If you missed the first installment of this series on the history of the ESBRU covering 1978-1980, you can read it here. Or jump back to 1981-19831984-1987 or 1988-1990 instead.

Otherwise read on for the next installment in the series and find out what happened at ESBRU between 1991 and 1993.

1991 – The course is shortened

The Empire State Building was opened in 1931, and so after 60 years of use it was due some renovations. One element of the planned works was to adapt the 86th floor observation deck to make it accessible to disabled visitors. That meant the traditional ESBRU finish out on the deck was out of the question, and so in 1991 the race would be run over a shortened course of 80 floors/1,430 steps.

129 runners (97 men and 32 women) turned up to the race, and with neither of the 1990 champions returning, the event was wide open. Reigning men’s champ, Scott Elliott, was out due to bone spurs, while Suzanne Malaxos hadn’t won (or possibly didn’t take part in) the Rialto Tower Run-Up which awarded the winners an all expenses paid trip to New York to race the ESBRU. Instead, a new pair of Aussie superstars were in New York.

Australian champions head for New York

On Sunday 7th October 1990, the fourth edition of the Rialto Tower Run-Up in Melbourne, Australia took place. As they had been since 1987, the winners of this event were awarded an all expenses paid trip to New York to race up the Empire State Building.

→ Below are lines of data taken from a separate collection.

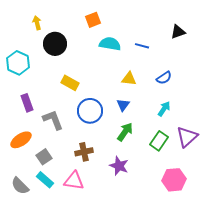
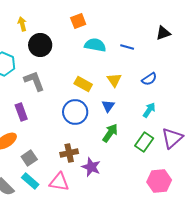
yellow triangle: (129, 79) -> (114, 80), turned 49
yellow rectangle: (70, 83) -> (83, 84), moved
purple rectangle: (27, 103) -> (21, 112), moved
gray L-shape: (53, 120) -> (34, 81), moved
purple star: (119, 166) -> (91, 167), moved

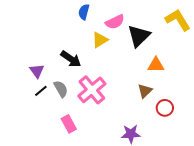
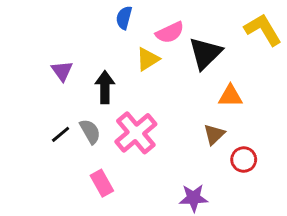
black arrow: (71, 59) -> (105, 87), turned -125
purple triangle: (37, 71) -> (62, 71), moved

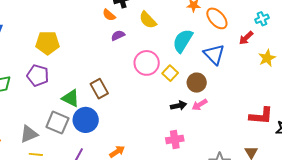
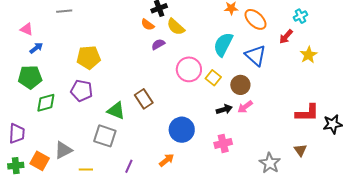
yellow semicircle: (148, 20) -> (176, 27), moved
blue circle: (86, 120) -> (182, 130), moved
gray triangle: (29, 134) -> (63, 150), moved

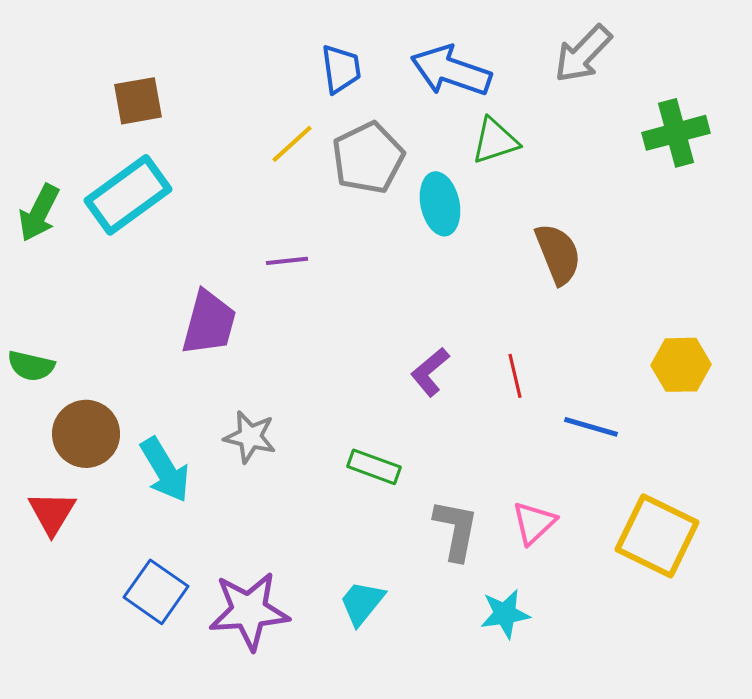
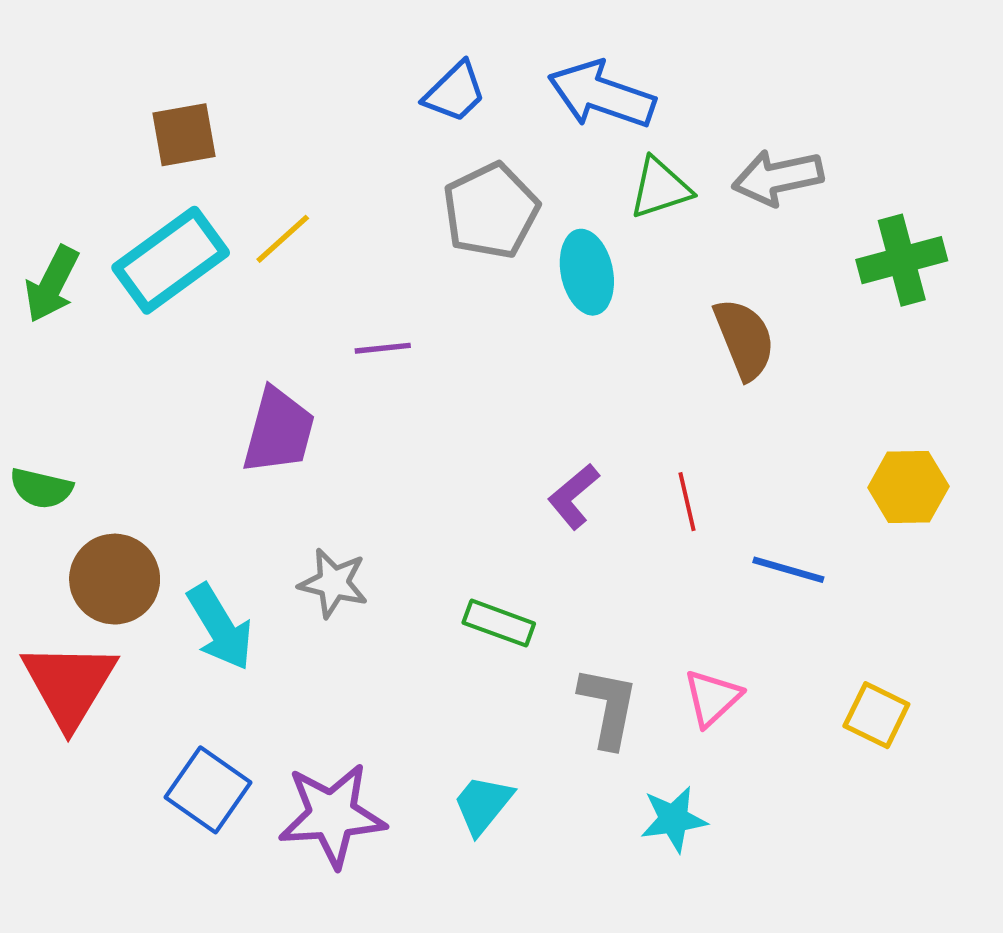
gray arrow: (583, 54) -> (778, 177), moved, turned 34
blue trapezoid: (341, 69) -> (455, 92), turned 54
green cross: (676, 133) -> (902, 260), moved
yellow line: (292, 144) -> (283, 239), moved
red triangle: (52, 513) -> (69, 684), size x1.5
yellow square: (657, 536) -> (876, 715), size x0.6

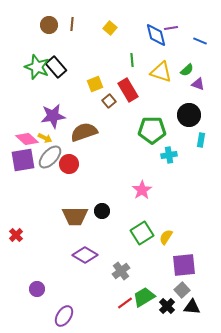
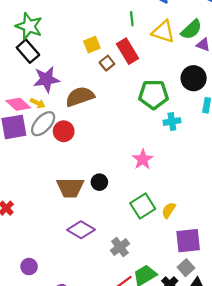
black rectangle: (56, 67) -> (28, 51), moved
green semicircle: (187, 70) -> (191, 30), size x1.5

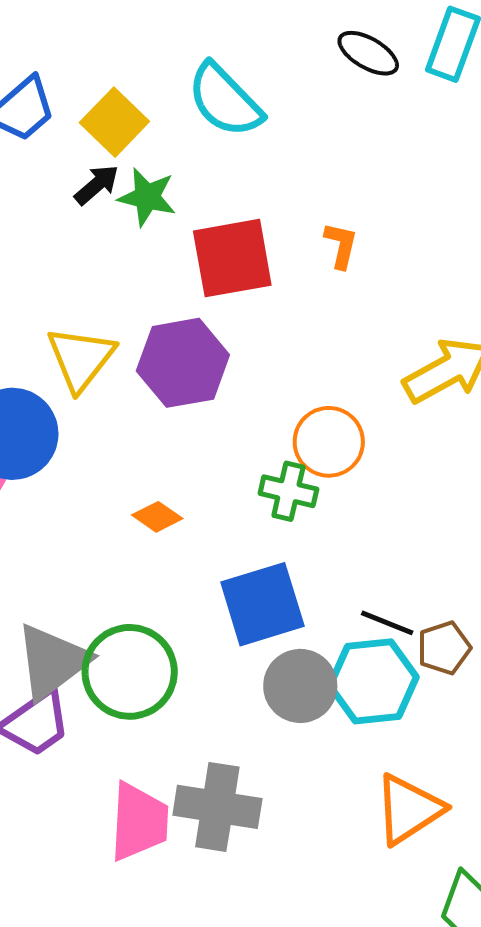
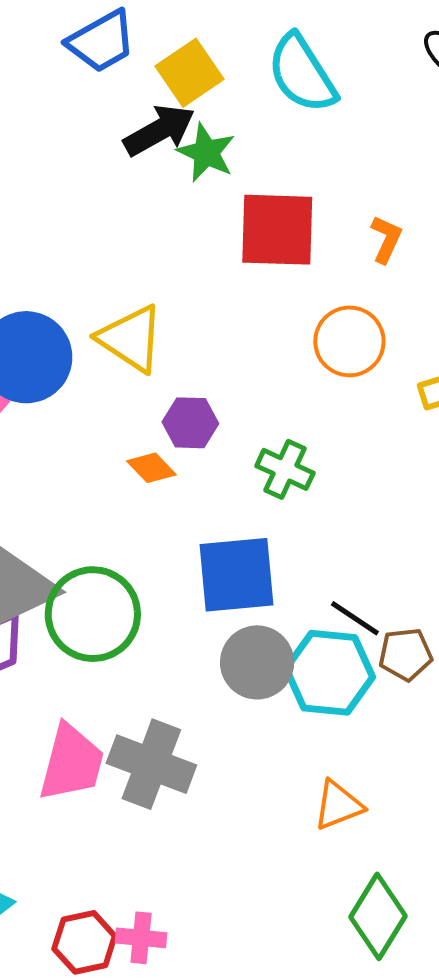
black arrow: (97, 185) -> (159, 130), size x1.5
yellow triangle: (81, 358) -> (131, 339), moved, turned -46
purple hexagon: (183, 363) -> (190, 423), moved, size x0.6
orange circle: (329, 442) -> (349, 341), moved
orange triangle: (409, 809) -> (338, 805), size x0.7

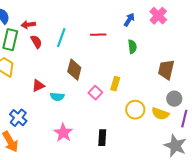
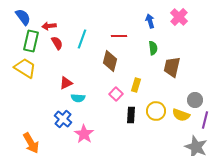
blue arrow: (129, 20) -> (150, 21), turned -48
brown diamond: (74, 70) -> (110, 61), moved
brown trapezoid: (166, 70) -> (172, 67), moved
red triangle: (38, 86) -> (66, 83), moved
blue cross: (18, 118) -> (63, 119), moved
black rectangle: (102, 138) -> (131, 115), moved

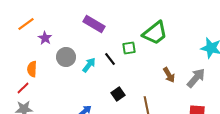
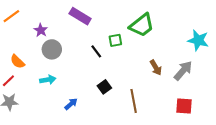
purple star: (45, 38) -> (41, 30), moved
cyan arrow: (89, 65) -> (48, 80), moved, turned 42
orange semicircle: (32, 69) -> (17, 62), turned -49

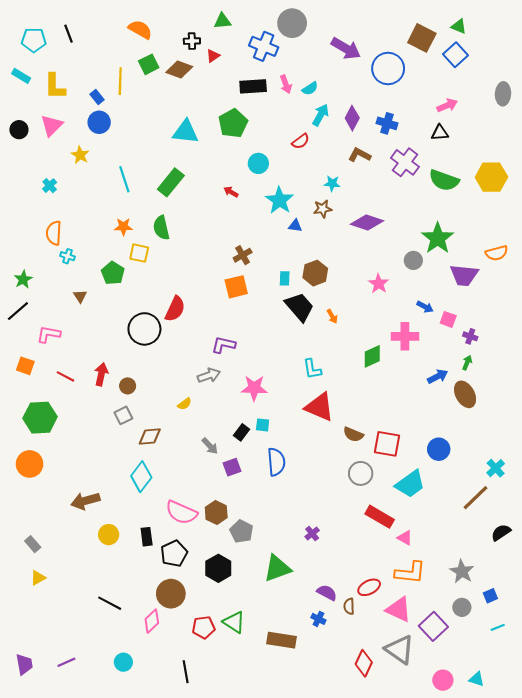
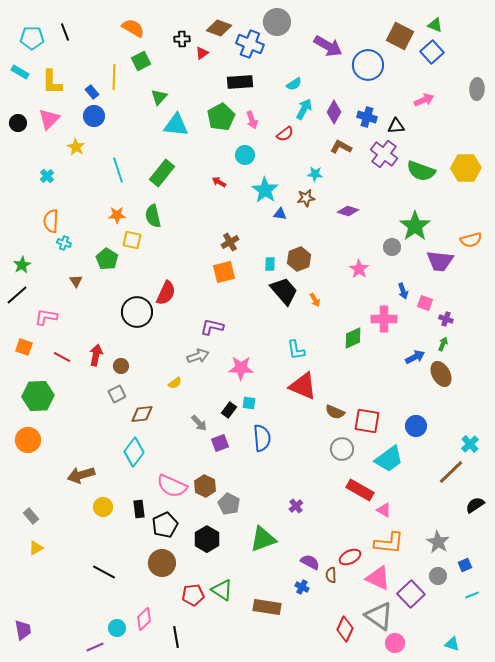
green triangle: (223, 21) -> (159, 97), moved, turned -42
brown diamond: (179, 70) -> (219, 28), moved
pink arrow: (286, 84) -> (252, 120), moved
black triangle: (440, 133) -> (396, 126), moved
purple diamond: (367, 222) -> (348, 211), size x0.7
blue arrow: (425, 307) -> (403, 291), turned 42
pink diamond: (152, 621) -> (144, 619), moved
purple line: (66, 662) -> (95, 647), moved
pink circle: (443, 680) -> (395, 643), moved

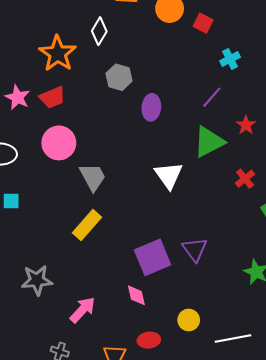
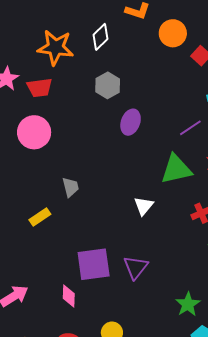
orange star: (58, 54) -> (56, 47), turned 30
white triangle: (169, 175) -> (144, 206), moved, size x0.7
gray trapezoid: (93, 177) -> (71, 187), moved, size x0.7
yellow rectangle: (87, 225) -> (40, 217), size x0.7

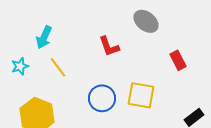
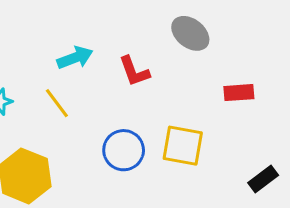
cyan arrow: (44, 37) -> (75, 58), moved, turned -135
red rectangle: (178, 60) -> (239, 93), turned -66

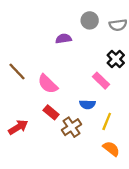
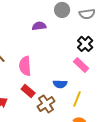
pink rectangle: (101, 81) -> (81, 65), moved
pink semicircle: (48, 84) -> (25, 66), turned 42

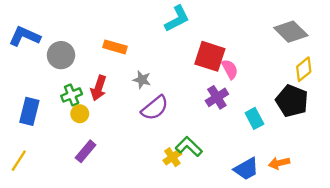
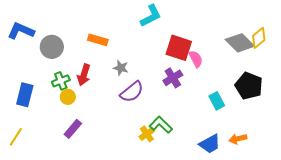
gray diamond: (291, 32) -> (240, 43), moved
yellow diamond: (304, 69) -> (259, 38), moved
purple cross: (217, 97) -> (173, 78), moved

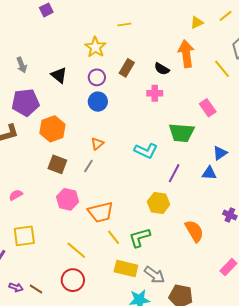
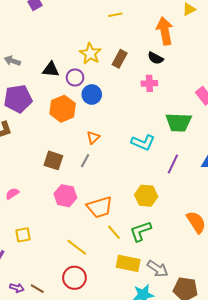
yellow star: (95, 47) -> (90, 54), moved
orange arrow: (186, 54) -> (165, 31), moved
gray arrow: (22, 65) -> (12, 61), turned 133
black triangle: (59, 75) -> (51, 69), turned -30
purple circle: (97, 77) -> (75, 77), moved
orange hexagon: (52, 129) -> (63, 109), moved
yellow hexagon: (159, 203) -> (146, 196), moved
yellow square: (24, 236) -> (23, 235), size x0.7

Former ESBRU champions Craig Logan (1988) and Robin Rishworth (1989) had seized their opportunity when it came. So had two-time champion Suzanne Malaxos (1989-1990). The winners of this fourth edition of the Rialto Tower Run-Up would have a lot to live up to.

Among those vying to be the next Aussie stair climbing sensations were two runners from the Geelong Cross Country Club. Geoff Case was an A-standard runner for the club, as was his sister-in-law Sue Case. Both were winners of the club’s ‘King Of the Mountains’ title, which was run at Ceres, the highest point in the city of Geelong.

Geoff had found out about the Rialto Run in 1988, after hearing that the coach of Aussie marathoner Steve Moneghetti (four-time Olympian, and World Championship bronze medallist in 1997) was taking part in this new and unusual event. He was instantly curious.

When registration for the 1989 edition came around he signed up. Setting off in a time-trial format, Case had to pass more than 40 other runners on his way to a sixth-place finish. ‘When I went home, I looked at the times and realised the five people in front of me were in the elite group and didn’t have to pass anyone,’ said Case.

‘I mean the guy who finished fifth had just beaten Rob de Castella [1983 marathon world champion] in a fun run two weeks earlier. I realised then I was competing against the elite and it excited me a lot.’

Just a month later Geoff began training in earnest, specifically with the 1990 Rialto Tower race in mind. He was soon doing 13 sessions a week, including cycling to Lorne [approx. 40 miles from his home in Highton] and back, running up and down Queens Park hill 10 times and running to the top of the You Yangs [a mountainous area north of Geelong] and around its base. Joining him for a lot of this training was his sister-in-law Sue.

When the pair got to Melbourne that Sunday in October 1990, they were unstoppable, and they both took first place in their divisions in the race up 53 floors (Geoff’s winning time was 7:23).

1991 CASE WINS RIALTO RUN

Hard work pays: Geoff Case winning the 1990 Rialto Tower Run-Up

Following the event, the Rialto Tower management opened the building to the Cases, and so every Thursday from October 1990 to February 1991 they added specific stair running sessions to their already packed training schedule in preparation for the Empire State Building Run-Up.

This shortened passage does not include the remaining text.